Bank Spółdzielczy Leśnica 4 liga opolska. Swornica Czarnowąsy - Polonia Głubczyce 0-3

Łukasz Baliński
Łukasz Baliński
Łukasz Bawoł (z lewej) i Szymon Grek zdobyli po bramce dla Polonii.
Łukasz Bawoł (z lewej) i Szymon Grek zdobyli po bramce dla Polonii. Oliwer kubus
Wbrew wynikowi ekipa z Głubczyc wcale łatwo nie miała.
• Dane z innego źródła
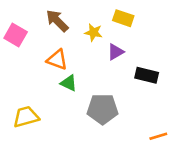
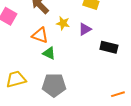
yellow star: (93, 32) -> (63, 23), moved
gray pentagon: (103, 109) -> (54, 85), moved

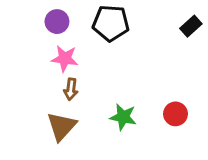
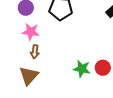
green star: (123, 117) -> (82, 69), moved

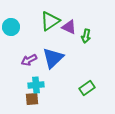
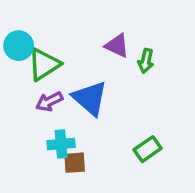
green triangle: (50, 21) -> (44, 64), moved
blue triangle: (53, 58) -> (90, 98), turned -35
brown square: (32, 99) -> (75, 163), moved

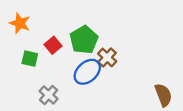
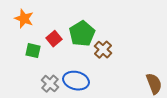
blue ellipse: (87, 72) -> (76, 81), moved, turned 55

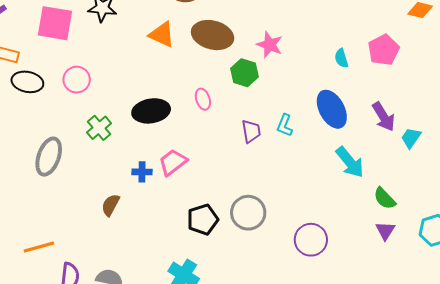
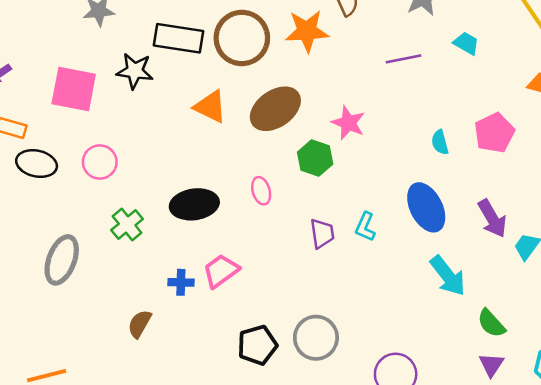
brown ellipse: (213, 35) -> (275, 109), turned -51

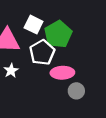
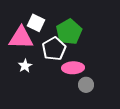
white square: (34, 25) -> (36, 23), moved

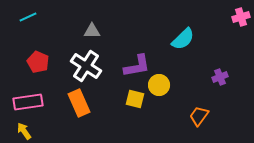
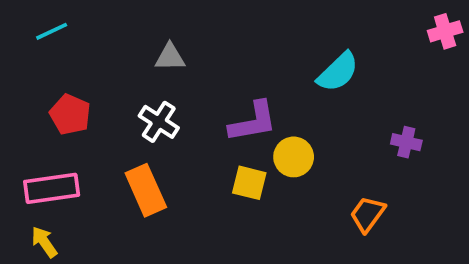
white cross: (86, 66) -> (159, 122), size x0.7
purple cross: (220, 77) -> (406, 142), turned 35

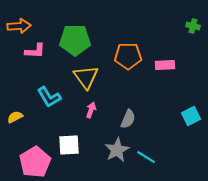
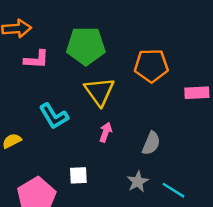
pink rectangle: (165, 65) -> (197, 93), moved
white square: (69, 145) -> (78, 175), size x0.7
gray star: (117, 150) -> (138, 182), size x0.7

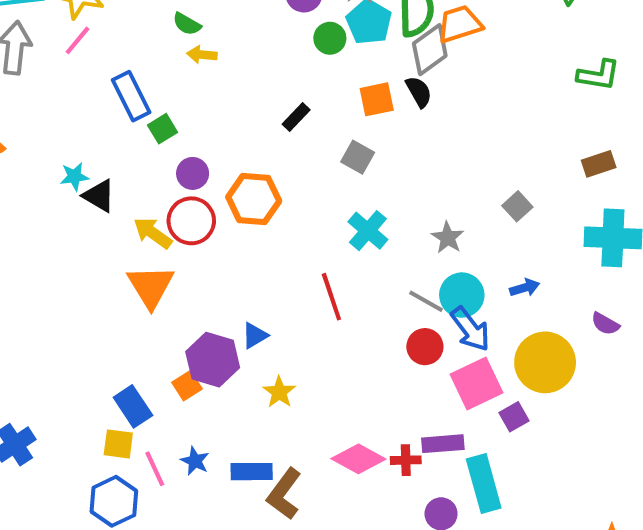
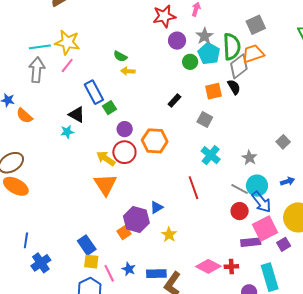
black triangle: (99, 196) -> (77, 115), moved
blue rectangle: (133, 406) -> (87, 245), moved
purple rectangle: (443, 444) -> (251, 242), moved

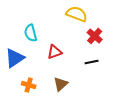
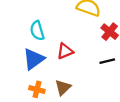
blue triangle: (15, 58) -> (34, 59), moved
brown triangle: (61, 84) -> (63, 87), moved

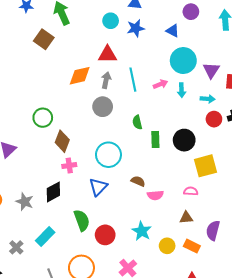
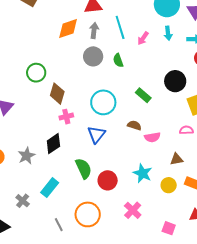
pink arrow: (160, 84) -> (143, 38), moved, turned 152
green semicircle: (137, 122) -> (118, 60), moved
green rectangle: (155, 139) -> (143, 95), moved, turned -42
gray star: (25, 202) -> (26, 156), turned 30
brown triangle: (186, 218) -> (176, 159), moved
Polonia wykorzystała jednak "stare grzechy" Swornicy.

- Każde zwycięstwo, szczególnie na wyjeździe, jest bardzo cenne, tym bardziej, że wbrew wynikowi nie był to łatwy mecz - nie krył ulgi szkoleniowiec spadkowicza z 3 ligi. - Z drugiej strony powinniśmy wygrać wyżej. Przeciwnik po przerwie się odsłonił, ale nam brakowało skuteczności - przyznawał Tomasz Owczarek.
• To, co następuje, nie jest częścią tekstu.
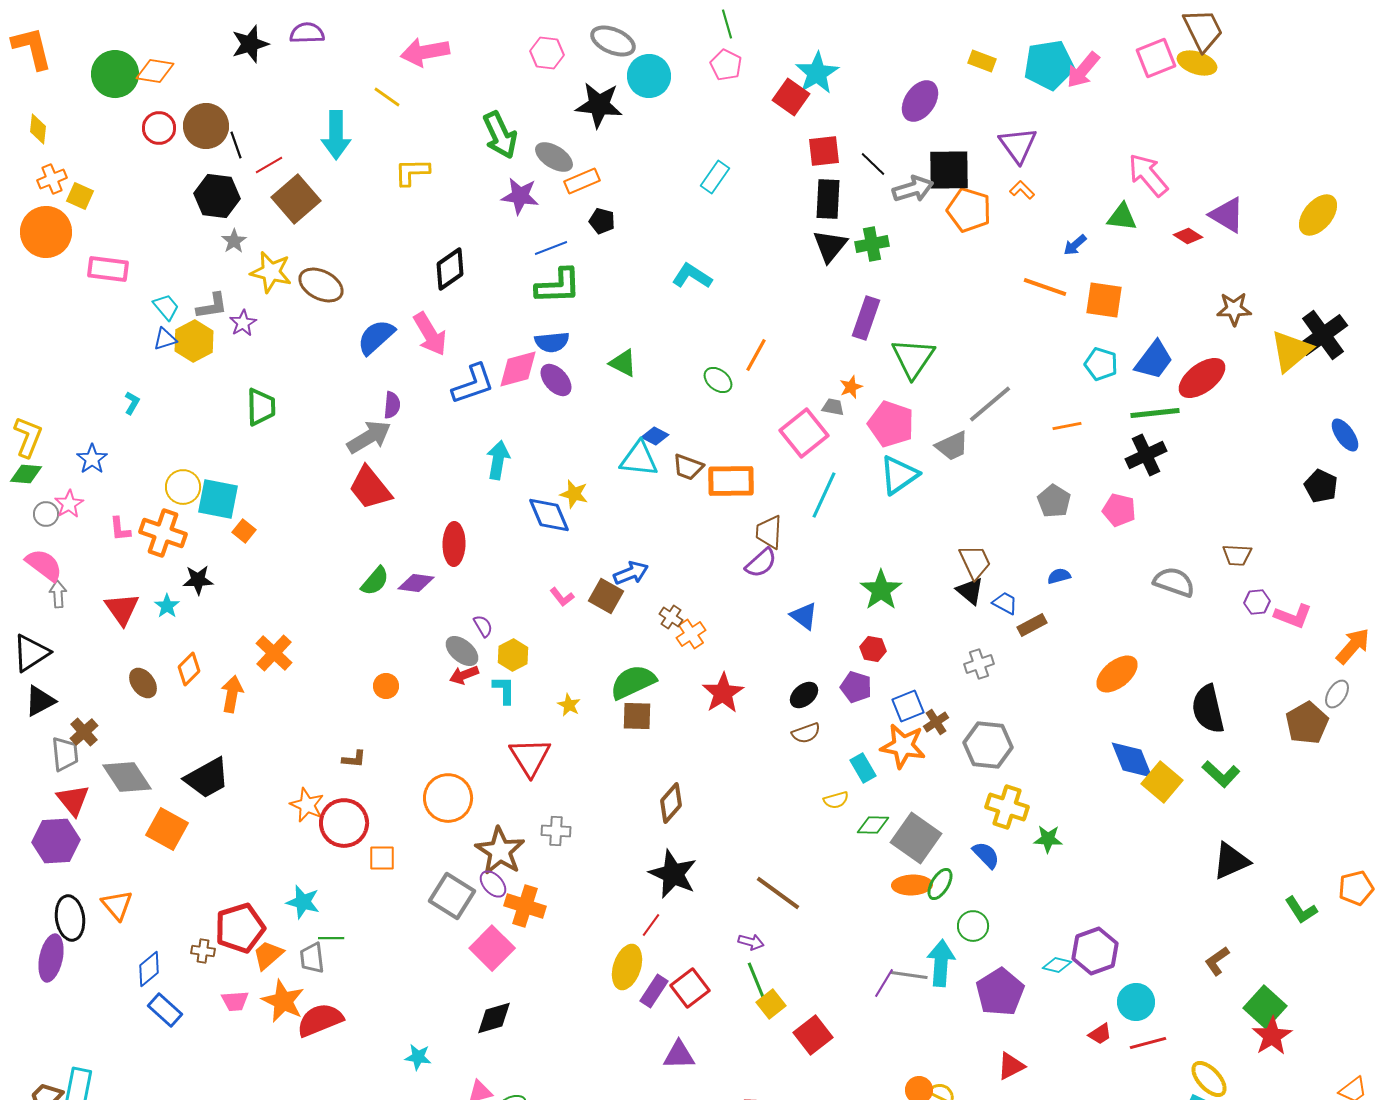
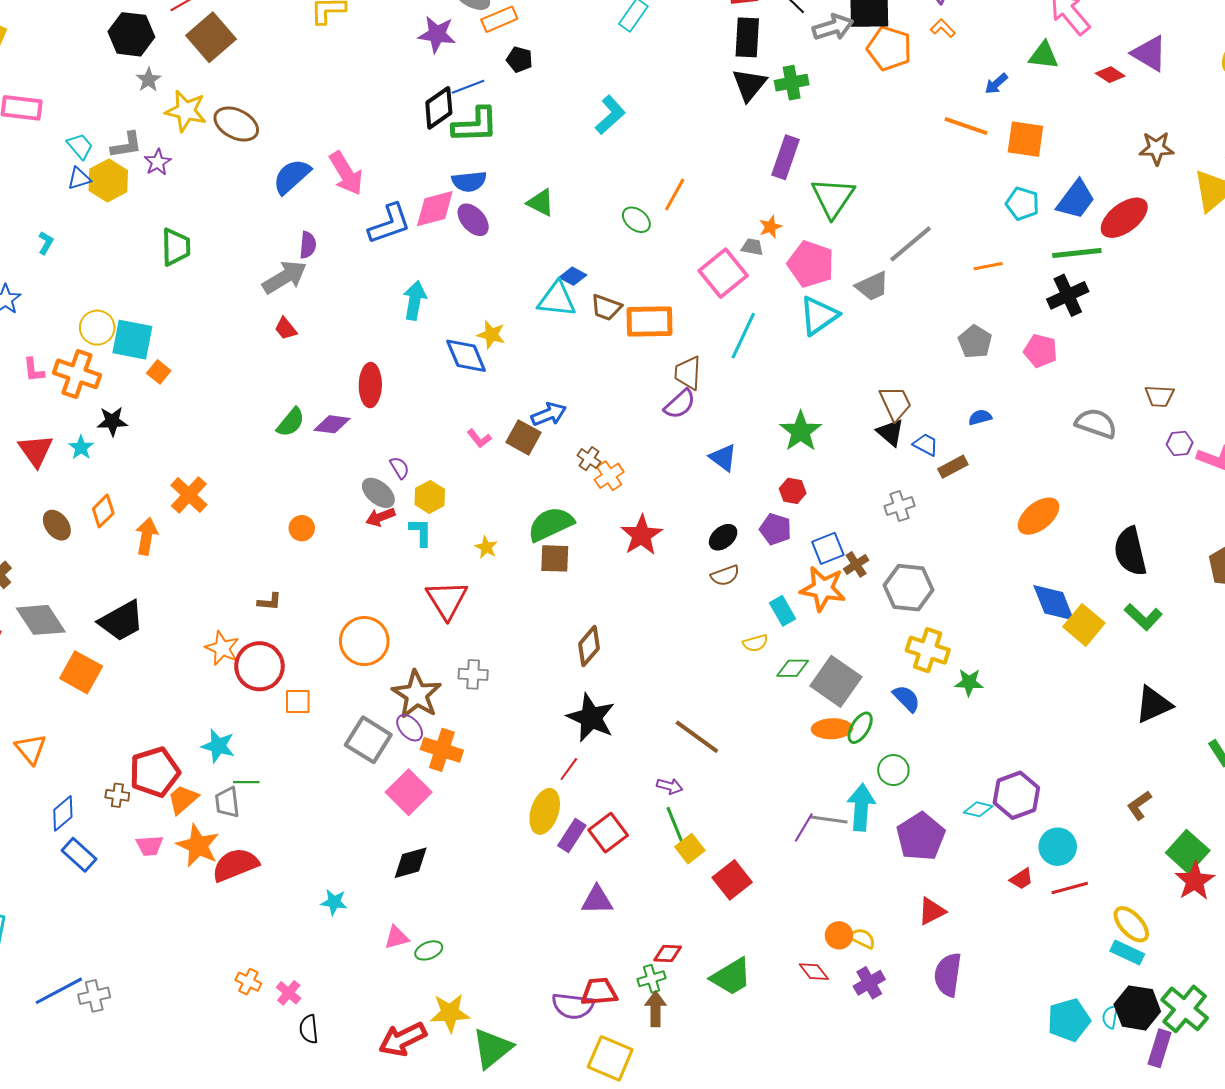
black diamond: (450, 269) -> (439, 108), moved
cyan L-shape: (692, 276) -> (610, 115), turned 105
red trapezoid: (370, 488) -> (286, 329), size x0.5

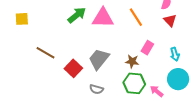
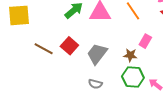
yellow square: (22, 19) -> (19, 15), size x1.6
red square: (73, 68) -> (69, 46), moved

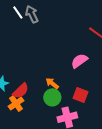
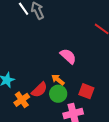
pink semicircle: (79, 61) -> (68, 56), moved, turned 78
red semicircle: (21, 91) -> (39, 90), moved

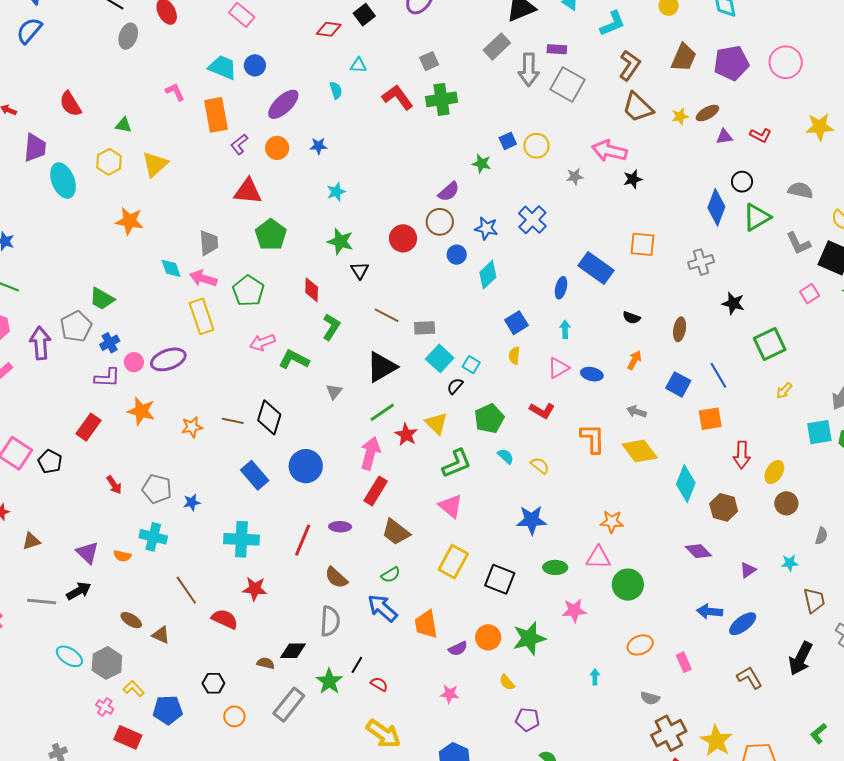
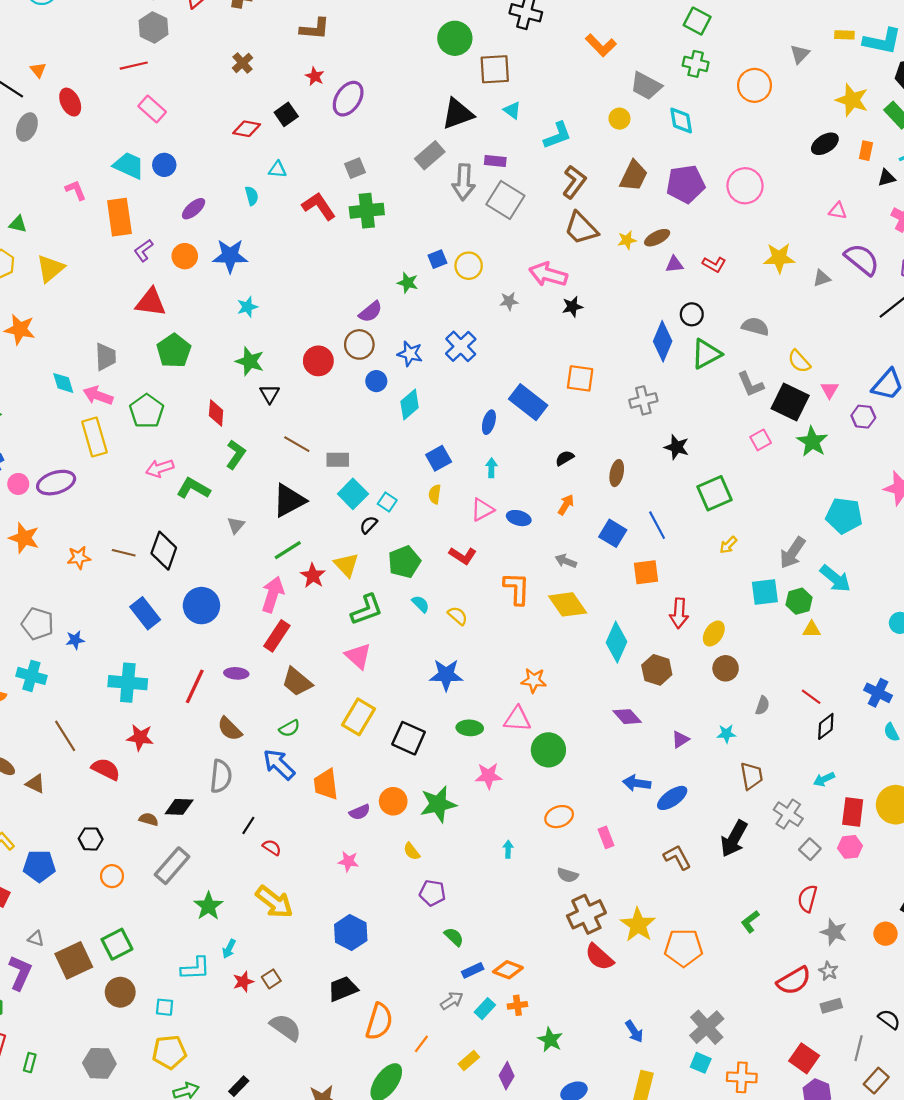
purple ellipse: (283, 104) -> (194, 209), size x0.7
blue star: (318, 146) -> (230, 256), size x1.8
black semicircle: (631, 318) -> (565, 458), turned 126
green star: (329, 681) -> (208, 906), moved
Początek spotkania należał do miejscowych, którzy nie wykorzystali jednak dwóch dobrych okazji na objęcie prowadzenia. Najpierw Przemysław Osuchowski nie dość, że niepotrzebnie próbował podawać, to jeszcze zrobił to źle, a w drugiej sytuacji Dawid Miroszka to właśnie jemu zgrał piłkę wzdłuż praktycznie „pustej bramki”, a ten stojąc na 10. metrze źle w nią uderzył.

Po pół godziny gry to przyjezdni zdobyli gola, gdy Felippe rozprowadził futbolówkę, otrzy-mał ją Adam Łukowski i przymierzył zza pola karnego „po długim rogu”.

- Wróciły nasze stare grzechy, gramy wyrównany mecz, a tu popełniamy głupi błąd i rywal to wykorzystuje - denerwuje się Wojciech Scisło, trener „Swory”. - Do tego w przerwie staraliśmy się zmotywować, bo czuliśmy, że rywal jest w zasięgu, ale niepotrzebnie zagraliśmy od razu va banque i ten szybko zdobył drugiego gola, także cały nasz plan dość szybko runął.

Potem jego podopieczni mieli jeszcze szansę na nawiązanie kontaktu, jednak strzał Mateusza Fiksa odbił się od spojenia. Niedługo potem miejscowych dobił Łukasz Bawoł.

Co ciekawe obie bramki przyjezdnych były do siebie dość podobne. Za każdym razem na skrzydle urywał się brazylijski skrzydłowy, dośrodkowuje w pole karne, a tam najpierw przy krótkim słupku największym sprytem wykazuje się Szymon Grek, a następnie wspomniany bombardier Polonii.

- Spotkanie było wyrównane, ale rywal był dużo skuteczniejszy i zasłużył na trzy punkty - podsumowywał Scisło.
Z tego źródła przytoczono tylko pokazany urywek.